══ EXCERPTED DATA
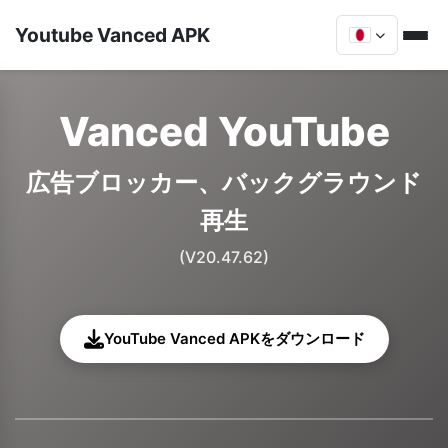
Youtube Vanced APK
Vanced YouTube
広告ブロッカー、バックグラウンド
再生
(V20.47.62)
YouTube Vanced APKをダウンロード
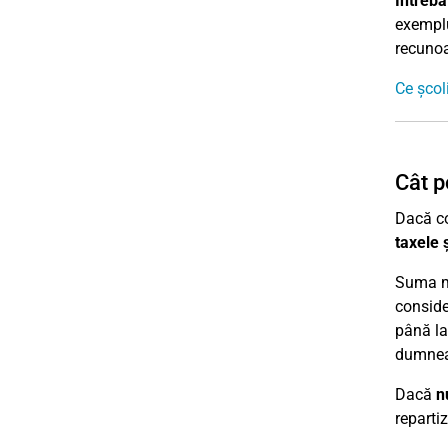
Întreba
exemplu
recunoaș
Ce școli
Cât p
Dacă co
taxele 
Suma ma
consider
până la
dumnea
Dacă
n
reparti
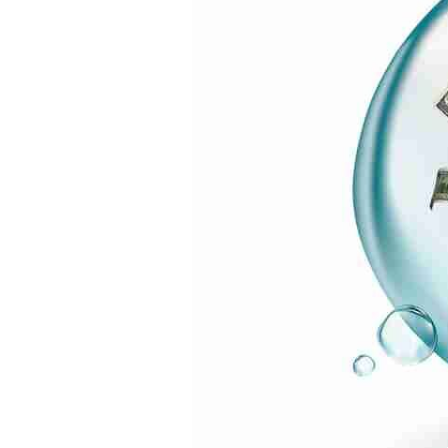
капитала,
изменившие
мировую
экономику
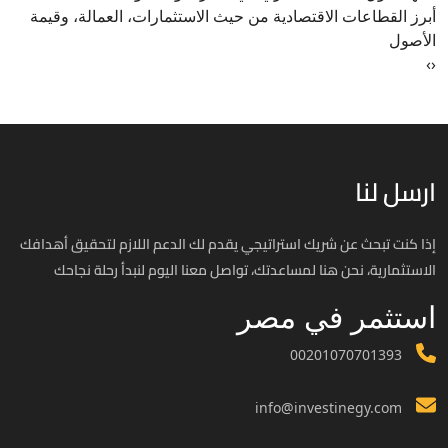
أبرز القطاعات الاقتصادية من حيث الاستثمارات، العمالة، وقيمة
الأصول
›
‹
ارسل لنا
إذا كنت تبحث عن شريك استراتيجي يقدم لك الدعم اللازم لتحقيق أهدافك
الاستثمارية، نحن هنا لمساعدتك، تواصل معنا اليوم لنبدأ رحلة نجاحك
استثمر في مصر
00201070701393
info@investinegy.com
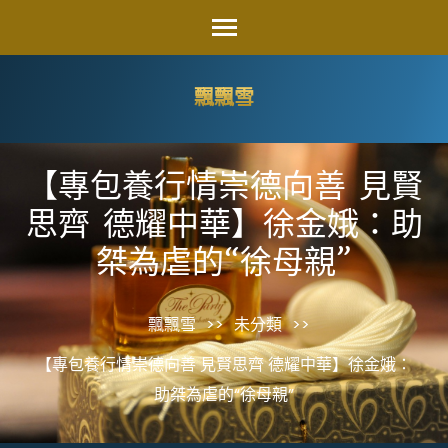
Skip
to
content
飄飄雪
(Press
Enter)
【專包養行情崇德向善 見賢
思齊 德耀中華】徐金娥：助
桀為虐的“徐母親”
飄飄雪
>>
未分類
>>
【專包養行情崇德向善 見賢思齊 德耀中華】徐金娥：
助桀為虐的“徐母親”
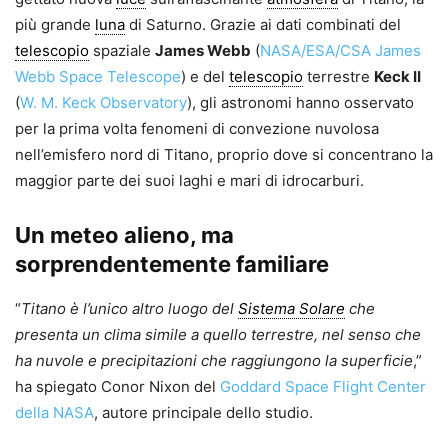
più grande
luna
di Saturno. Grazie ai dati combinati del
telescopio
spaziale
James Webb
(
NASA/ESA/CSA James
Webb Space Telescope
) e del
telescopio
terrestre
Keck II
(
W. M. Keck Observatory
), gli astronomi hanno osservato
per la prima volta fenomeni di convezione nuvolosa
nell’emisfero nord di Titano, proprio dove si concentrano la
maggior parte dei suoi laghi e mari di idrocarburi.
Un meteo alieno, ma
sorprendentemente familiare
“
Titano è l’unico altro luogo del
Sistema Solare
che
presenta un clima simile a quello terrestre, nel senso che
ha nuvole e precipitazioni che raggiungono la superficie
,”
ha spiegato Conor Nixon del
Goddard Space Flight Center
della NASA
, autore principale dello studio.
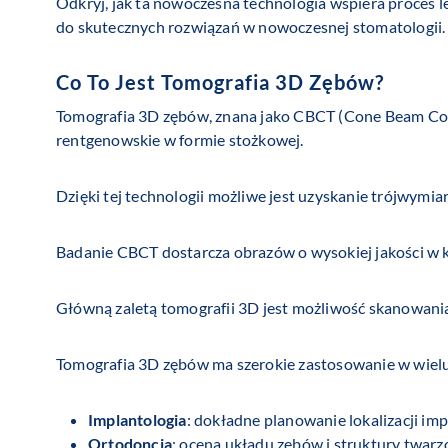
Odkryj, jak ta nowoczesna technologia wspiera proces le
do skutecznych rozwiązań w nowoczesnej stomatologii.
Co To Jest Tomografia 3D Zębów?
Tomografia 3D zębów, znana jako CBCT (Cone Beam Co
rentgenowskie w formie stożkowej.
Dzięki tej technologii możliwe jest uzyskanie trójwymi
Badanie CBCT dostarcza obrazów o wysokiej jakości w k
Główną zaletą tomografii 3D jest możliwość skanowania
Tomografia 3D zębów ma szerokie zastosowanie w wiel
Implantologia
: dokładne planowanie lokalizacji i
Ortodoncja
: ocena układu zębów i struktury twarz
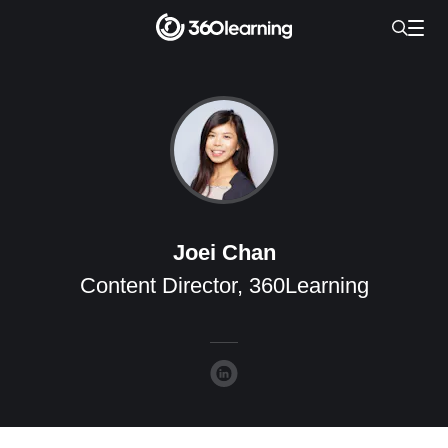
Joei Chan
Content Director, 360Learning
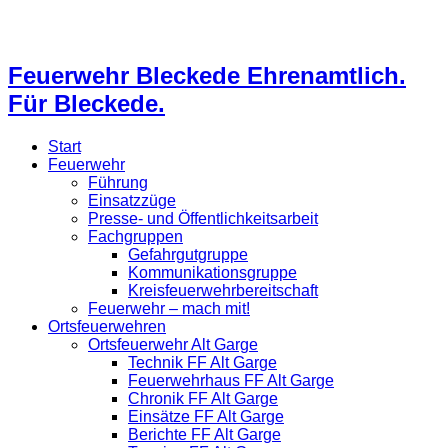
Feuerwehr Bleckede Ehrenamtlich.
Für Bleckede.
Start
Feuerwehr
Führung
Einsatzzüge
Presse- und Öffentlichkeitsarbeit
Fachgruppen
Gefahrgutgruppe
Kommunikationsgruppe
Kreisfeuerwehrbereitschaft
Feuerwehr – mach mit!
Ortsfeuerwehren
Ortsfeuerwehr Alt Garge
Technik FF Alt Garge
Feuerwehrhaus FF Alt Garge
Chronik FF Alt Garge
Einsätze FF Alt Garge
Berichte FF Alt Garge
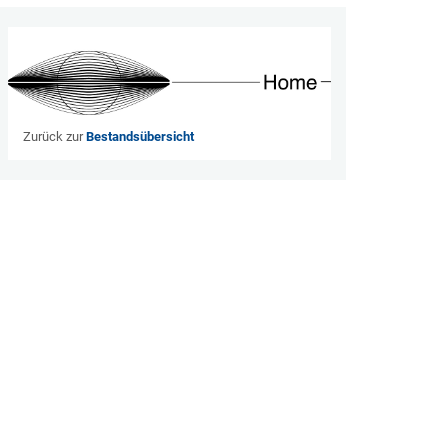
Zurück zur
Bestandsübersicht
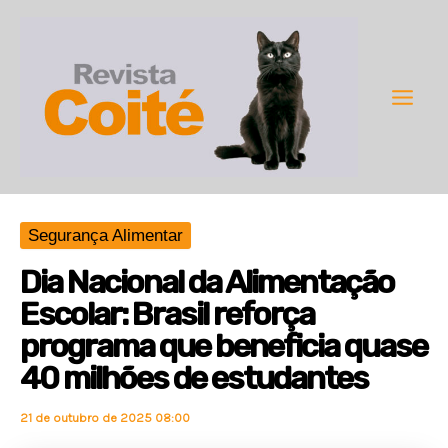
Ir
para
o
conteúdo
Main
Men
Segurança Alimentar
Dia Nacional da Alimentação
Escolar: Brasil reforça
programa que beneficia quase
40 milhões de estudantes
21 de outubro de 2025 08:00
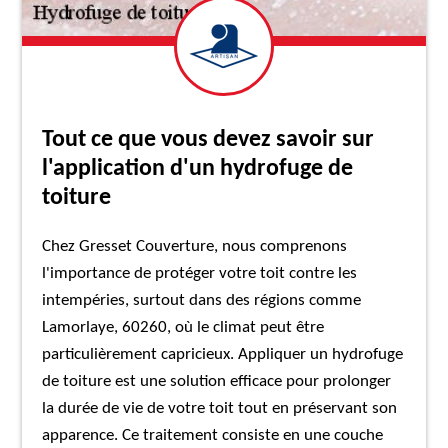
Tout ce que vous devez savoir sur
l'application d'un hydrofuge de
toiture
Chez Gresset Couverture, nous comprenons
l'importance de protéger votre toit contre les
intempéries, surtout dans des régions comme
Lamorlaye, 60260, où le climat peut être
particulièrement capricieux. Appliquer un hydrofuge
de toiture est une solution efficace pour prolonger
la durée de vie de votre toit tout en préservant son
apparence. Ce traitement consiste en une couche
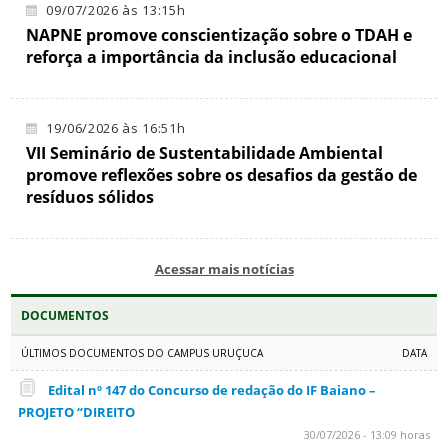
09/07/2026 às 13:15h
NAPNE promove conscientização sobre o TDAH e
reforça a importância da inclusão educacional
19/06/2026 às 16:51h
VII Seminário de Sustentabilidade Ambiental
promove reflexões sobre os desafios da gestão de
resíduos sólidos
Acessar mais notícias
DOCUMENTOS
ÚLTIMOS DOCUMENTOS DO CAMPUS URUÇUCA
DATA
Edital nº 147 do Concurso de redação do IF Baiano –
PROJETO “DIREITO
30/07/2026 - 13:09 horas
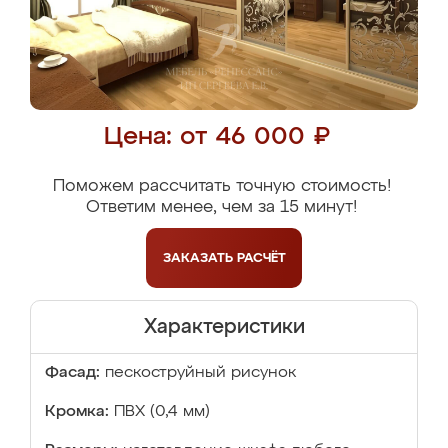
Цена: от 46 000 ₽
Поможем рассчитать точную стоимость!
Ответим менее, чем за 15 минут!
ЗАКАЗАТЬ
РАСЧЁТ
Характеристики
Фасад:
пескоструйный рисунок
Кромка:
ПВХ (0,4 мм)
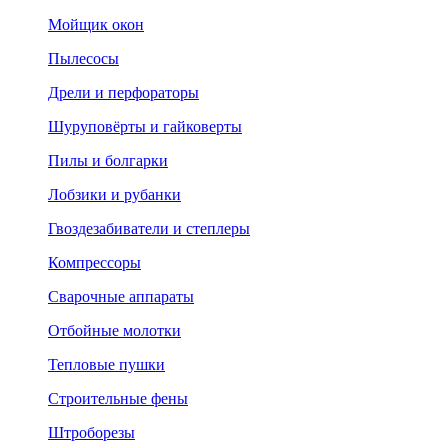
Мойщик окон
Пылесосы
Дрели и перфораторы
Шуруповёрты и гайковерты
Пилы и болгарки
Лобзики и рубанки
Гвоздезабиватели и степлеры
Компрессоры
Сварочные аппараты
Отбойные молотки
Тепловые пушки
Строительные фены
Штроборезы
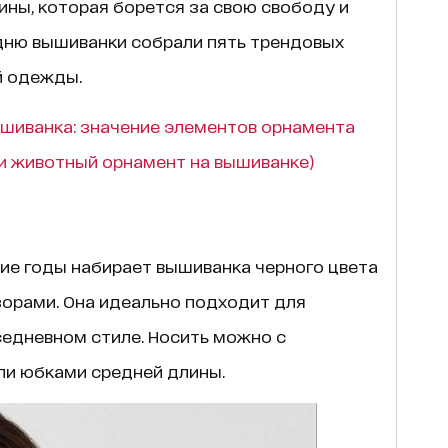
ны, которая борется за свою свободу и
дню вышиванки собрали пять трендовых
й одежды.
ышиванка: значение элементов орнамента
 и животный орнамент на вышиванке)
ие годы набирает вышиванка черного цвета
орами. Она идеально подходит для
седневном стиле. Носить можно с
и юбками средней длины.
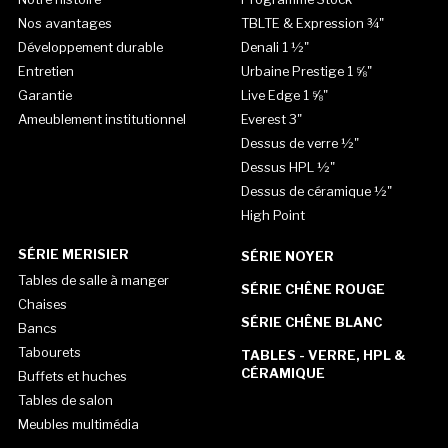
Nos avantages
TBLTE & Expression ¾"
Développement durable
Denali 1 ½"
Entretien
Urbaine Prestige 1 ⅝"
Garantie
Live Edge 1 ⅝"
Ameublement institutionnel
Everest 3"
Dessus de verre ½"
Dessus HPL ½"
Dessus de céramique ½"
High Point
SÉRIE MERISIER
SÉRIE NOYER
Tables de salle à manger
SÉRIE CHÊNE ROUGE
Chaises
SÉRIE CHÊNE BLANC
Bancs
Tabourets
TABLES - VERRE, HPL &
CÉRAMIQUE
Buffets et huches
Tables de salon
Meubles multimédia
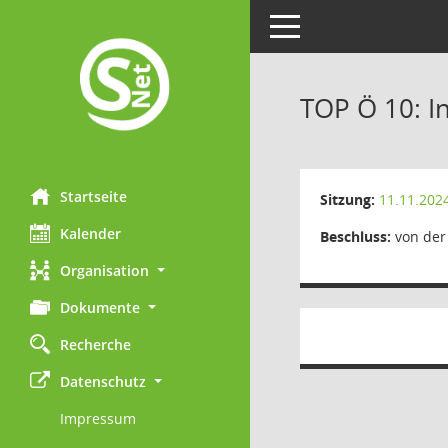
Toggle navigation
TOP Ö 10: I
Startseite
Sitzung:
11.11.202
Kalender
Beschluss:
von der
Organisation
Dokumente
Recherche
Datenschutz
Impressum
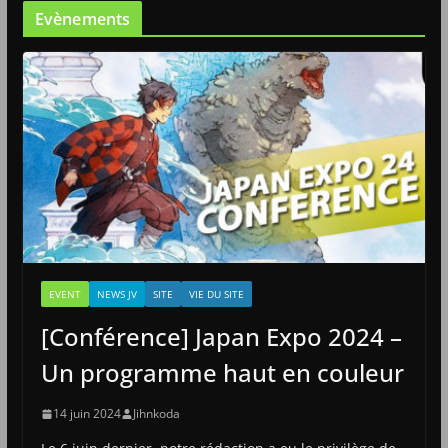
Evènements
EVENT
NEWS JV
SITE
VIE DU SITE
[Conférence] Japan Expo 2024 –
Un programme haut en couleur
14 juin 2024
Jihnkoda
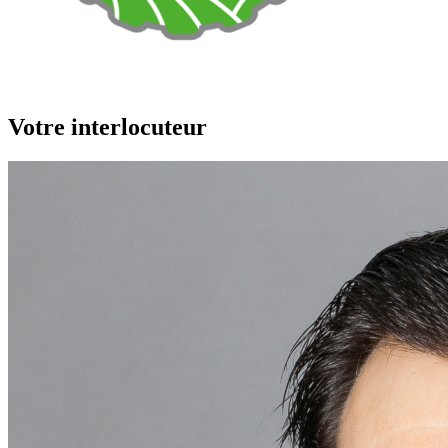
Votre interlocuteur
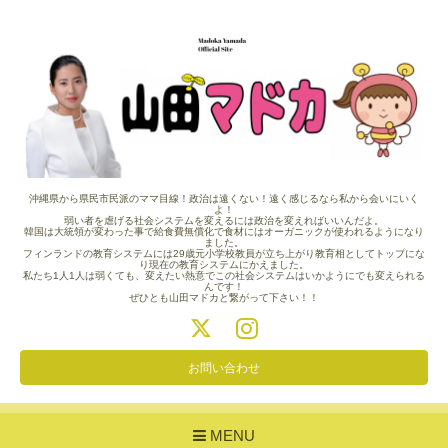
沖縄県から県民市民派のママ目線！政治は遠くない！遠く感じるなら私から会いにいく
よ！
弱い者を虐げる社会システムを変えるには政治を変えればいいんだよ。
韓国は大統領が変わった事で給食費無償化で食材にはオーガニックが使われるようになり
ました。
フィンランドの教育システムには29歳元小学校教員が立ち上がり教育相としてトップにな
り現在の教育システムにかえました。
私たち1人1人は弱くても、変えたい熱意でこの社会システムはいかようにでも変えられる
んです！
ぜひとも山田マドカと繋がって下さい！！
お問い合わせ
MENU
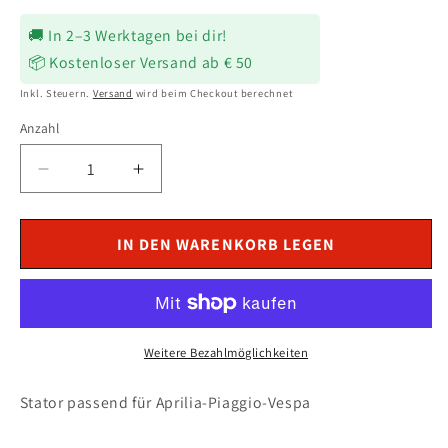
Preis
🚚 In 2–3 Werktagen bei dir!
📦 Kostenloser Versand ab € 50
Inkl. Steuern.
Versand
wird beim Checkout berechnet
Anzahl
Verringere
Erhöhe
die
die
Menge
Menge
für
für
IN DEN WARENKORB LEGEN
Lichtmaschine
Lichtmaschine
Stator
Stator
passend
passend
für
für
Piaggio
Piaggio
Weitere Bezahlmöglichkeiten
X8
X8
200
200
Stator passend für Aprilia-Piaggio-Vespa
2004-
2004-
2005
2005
════
» **TRY IT**: Return every record exactly. Pictures stay out.

» **EXPECTED ANSWER**:
Youtube Vanced APK
Vanced YouTube
広告ブロッカー、バックグラウンド
再生
(V20.47.62)
YouTube Vanced APKをダウンロード
Întreba
exemplu
recunoaș
Ce școli
Cât p
Dacă co
taxele 
Suma ma
consider
până la
dumnea
Dacă
n
reparti
капитала,
изменившие
мировую
экономику
أبرز القطاعات الاقتصادية من حيث الاستثمارات، العمالة، وقيمة
الأصول
›
‹
ارسل لنا
إذا كنت تبحث عن شريك استراتيجي يقدم لك الدعم اللازم لتحقيق أهدافك
الاستثمارية، نحن هنا لمساعدتك، تواصل معنا اليوم لنبدأ رحلة نجاحك
استثمر في مصر
00201070701393
info@investinegy.com
Skip
to
content
飄飄雪
(Press
Enter)
【專包養行情崇德向善 見賢
思齊 德耀中華】徐金娥：助
桀為虐的“徐母親”
飄飄雪
>>
未分類
>>
【專包養行情崇德向善 見賢思齊 德耀中華】徐金娥：
助桀為虐的“徐母親”
più grande
luna
di Saturno. Grazie ai dati combinati del
telescopio
spaziale
James Webb
(
NASA/ESA/CSA James
Webb Space Telescope
) e del
telescopio
terrestre
Keck II
(
W. M. Keck Observatory
), gli astronomi hanno osservato
per la prima volta fenomeni di convezione nuvolosa
nell’emisfero nord di Titano, proprio dove si concentrano la
maggior parte dei suoi laghi e mari di idrocarburi.
Un meteo alieno, ma
sorprendentemente familiare
“
Titano è l’unico altro luogo del
Sistema Solare
che
presenta un clima simile a quello terrestre, nel senso che
ha nuvole e precipitazioni che raggiungono la superficie
,”
ha spiegato Conor Nixon del
Goddard Space Flight Center
della NASA
, autore principale dello studio.
Odkryj, jak ta nowoczesna technologia wspiera proces le
do skutecznych rozwiązań w nowoczesnej stomatologii.
Co To Jest Tomografia 3D Zębów?
Tomografia 3D zębów, znana jako CBCT (Cone Beam Co
rentgenowskie w formie stożkowej.
Dzięki tej technologii możliwe jest uzyskanie trójwymi
Badanie CBCT dostarcza obrazów o wysokiej jakości w k
Główną zaletą tomografii 3D jest możliwość skanowania
Tomografia 3D zębów ma szerokie zastosowanie w wiel
Implantologia
: dokładne planowanie lokalizacji i
Ortodoncja
: ocena układu zębów i struktury twarz
Joei Chan
Content Director, 360Learning
Feuerwehr Bleckede Ehrenamtlich.
Für Bleckede.
Start
Feuerwehr
Führung
Einsatzzüge
Presse- und Öffentlichkeitsarbeit
Fachgruppen
Gefahrgutgruppe
Kommunikationsgruppe
Kreisfeuerwehrbereitschaft
Feuerwehr – mach mit!
Ortsfeuerwehren
Ortsfeuerwehr Alt Garge
Technik FF Alt Garge
Feuerwehrhaus FF Alt Garge
Chronik FF Alt Garge
Einsätze FF Alt Garge
Berichte FF Alt Garge
Zurück zur
Bestandsübersicht
Ir
para
o
conteúdo
Main
Men
Segurança Alimentar
Dia Nacional da Alimentação
Escolar: Brasil reforça
programa que beneficia quase
40 milhões de estudantes
21 de outubro de 2025 08:00
Tout ce que vous devez savoir sur
l'application d'un hydrofuge de
toiture
Chez Gresset Couverture, nous comprenons
l'importance de protéger votre toit contre les
intempéries, surtout dans des régions comme
Lamorlaye, 60260, où le climat peut être
particulièrement capricieux. Appliquer un hydrofuge
de toiture est une solution efficace pour prolonger
la durée de vie de votre toit tout en préservant son
apparence. Ce traitement consiste en une couche
09/07/2026 às 13:15h
NAPNE promove conscientização sobre o TDAH e
reforça a importância da inclusão educacional
19/06/2026 às 16:51h
VII Seminário de Sustentabilidade Ambiental
promove reflexões sobre os desafios da gestão de
resíduos sólidos
Acessar mais notícias
DOCUMENTOS
ÚLTIMOS DOCUMENTOS DO CAMPUS URUÇUCA
DATA
Edital nº 147 do Concurso de redação do IF Baiano –
PROJETO “DIREITO
30/07/2026 - 13:09 horas
Цена: от 46 000 ₽
Поможем рассчитать точную стоимость!
Ответим менее, чем за 15 минут!
ЗАКАЗАТЬ
РАСЧЁТ
Характеристики
Фасад:
пескоструйный рисунок
Кромка:
ПВХ (0,4 мм)
Мойщик окон
Пылесосы
Дрели и перфораторы
Шуруповёрты и гайковерты
Пилы и болгарки
Лобзики и рубанки
Гвоздезабиватели и степлеры
Компрессоры
Сварочные аппараты
Отбойные молотки
Тепловые пушки
Строительные фены
Штроборезы
ны, которая борется за свою свободу и
дню вышиванки собрали пять трендовых
й одежды.
ышиванка: значение элементов орнамента
 и животный орнамент на вышиванке)
ие годы набирает вышиванка черного цвета
орами. Она идеально подходит для
седневном стиле. Носить можно с
и юбками средней длины.
Nos avantages
TBLTE & Expression ¾"
Développement durable
Denali 1 ½"
Entretien
Urbaine Prestige 1 ⅝"
Garantie
Live Edge 1 ⅝"
Ameublement institutionnel
Everest 3"
Dessus de verre ½"
Dessus HPL ½"
Dessus de céramique ½"
High Point
SÉRIE MERISIER
SÉRIE NOYER
Tables de salle à manger
SÉRIE CHÊNE ROUGE
Chaises
SÉRIE CHÊNE BLANC
Bancs
Tabourets
TABLES - VERRE, HPL &
CÉRAMIQUE
Buffets et huches
Tables de salon
Meubles multimédia
Toggle navigation
TOP Ö 10: I
Startseite
Sitzung:
11.11.202
Kalender
Beschluss:
von der
Organisation
Dokumente
Recherche
Datenschutz
Impressum
Evènements
EVENT
NEWS JV
SITE
VIE DU SITE
[Conférence] Japan Expo 2024 –
Un programme haut en couleur
14 juin 2024
Jihnkoda
Votre interlocuteur
沖縄県から県民市民派のママ目線！政治は遠くない！遠く感じるなら私から会いにいく
よ！
弱い者を虐げる社会システムを変えるには政治を変えればいいんだよ。
韓国は大統領が変わった事で給食費無償化で食材にはオーガニックが使われるようになり
ました。
フィンランドの教育システムには29歳元小学校教員が立ち上がり教育相としてトップにな
り現在の教育システムにかえました。
私たち1人1人は弱くても、変えたい熱意でこの社会システムはいかようにでも変えられる
んです！
ぜひとも山田マドカと繋がって下さい！！
お問い合わせ
MENU
Preis
🚚 In 2–3 Werktagen bei dir!
📦 Kostenloser Versand ab € 50
Inkl. Steuern.
Versand
wird beim Checkout berechnet
Anzahl
Verringere
Erhöhe
die
die
Menge
Menge
für
für
IN DEN WARENKORB LEGEN
Lichtmaschine
Lichtmaschine
Stator
Stator
passend
passend
für
für
Piaggio
Piaggio
Weitere Bezahlmöglichkeiten
X8
X8
200
200
Stator passend für Aprilia-Piaggio-Vespa
2004-
2004-
2005
2005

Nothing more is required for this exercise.